The pairing of Demandbase with Segment is particularly revealing. These companies are tracking anonymous website visitors and then routing that enriched data through a customer data platform to multiple destinations. Make.com likely serves as the glue connecting visitor identification to their CRM, email tools, and analytics platforms. Similarly, the presence of Impact suggests they're running partner or affiliate programs that need integration with their attribution and payment systems. UserTesting appearing frequently makes sense too, because product-led B2B companies need to continuously validate features and gather feedback, then route those insights to product management tools and customer success platforms.
The full stack reveals marketing-led companies that have reached a stage where they need operational sophistication.
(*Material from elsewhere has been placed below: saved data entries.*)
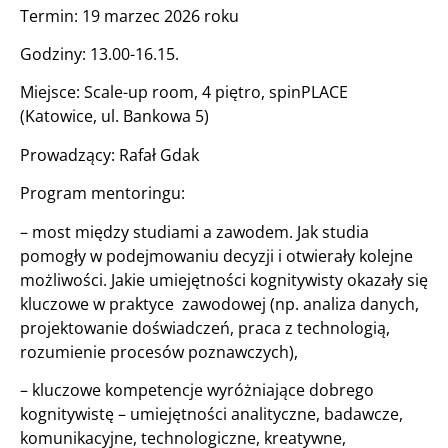
Termin: 19 marzec 2026 roku
Godziny: 13.00-16.15.
Miejsce: Scale-up room, 4 piętro, spinPLACE
(Katowice, ul. Bankowa 5)
Prowadzący: Rafał Gdak
Program mentoringu:
– most między studiami a zawodem. Jak studia
pomogły w podejmowaniu decyzji i otwierały kolejne
możliwości. Jakie umiejętności kognitywisty okazały się
kluczowe w praktyce zawodowej (np. analiza danych,
projektowanie doświadczeń, praca z technologią,
rozumienie procesów poznawczych),
– kluczowe kompetencje wyróżniające dobrego
kognitywistę – umiejętności analityczne, badawcze,
komunikacyjne, technologiczne, kreatywne,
They're investing in visitor intelligence and testing tools, which means they're optimizing for conversion and user experience. The presence of Docebo suggests they're also thinking about customer education and onboarding at scale. These aren't early-stage startups cobbling together free tools, nor are they enterprises with dedicated integration teams. They're likely Series B to growth-stage companies with 100 to 500 employees who need enterprise capabilities but don't have massive IT resources.